== RECORDS SHOWN ==

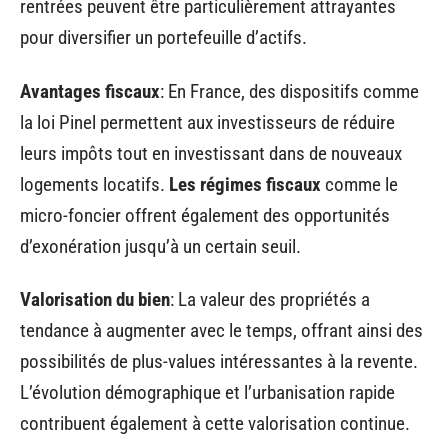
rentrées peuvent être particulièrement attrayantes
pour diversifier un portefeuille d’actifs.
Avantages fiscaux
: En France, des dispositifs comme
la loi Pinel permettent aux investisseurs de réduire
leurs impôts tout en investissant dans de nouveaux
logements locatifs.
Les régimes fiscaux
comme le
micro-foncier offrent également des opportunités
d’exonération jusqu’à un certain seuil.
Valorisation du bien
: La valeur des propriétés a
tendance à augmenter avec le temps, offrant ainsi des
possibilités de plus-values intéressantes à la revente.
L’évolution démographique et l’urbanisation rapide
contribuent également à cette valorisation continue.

===
== RECORDS SHOWN ==

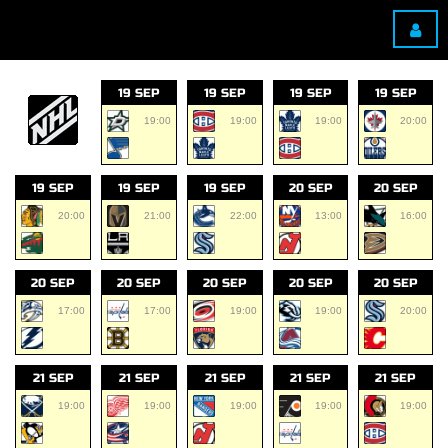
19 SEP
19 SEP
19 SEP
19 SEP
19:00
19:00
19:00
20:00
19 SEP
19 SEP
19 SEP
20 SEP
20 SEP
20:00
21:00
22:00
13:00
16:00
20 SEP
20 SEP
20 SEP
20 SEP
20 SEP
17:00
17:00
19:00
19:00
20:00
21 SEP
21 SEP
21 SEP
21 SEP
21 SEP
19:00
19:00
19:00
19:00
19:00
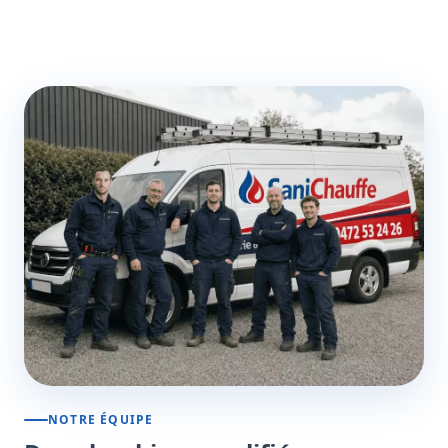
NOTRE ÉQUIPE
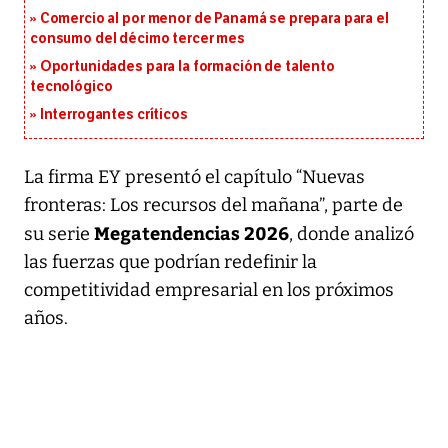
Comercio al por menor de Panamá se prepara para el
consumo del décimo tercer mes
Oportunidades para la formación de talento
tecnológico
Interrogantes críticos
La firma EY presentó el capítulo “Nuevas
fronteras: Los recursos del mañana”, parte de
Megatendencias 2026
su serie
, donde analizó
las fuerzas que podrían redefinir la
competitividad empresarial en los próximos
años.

===

YOUR OBJECTIVE: Would you copy each line of the records that contains "para"?

TASK ANSWER:
Comercio al por menor de Panamá se prepara para el
Oportunidades para la formación de talento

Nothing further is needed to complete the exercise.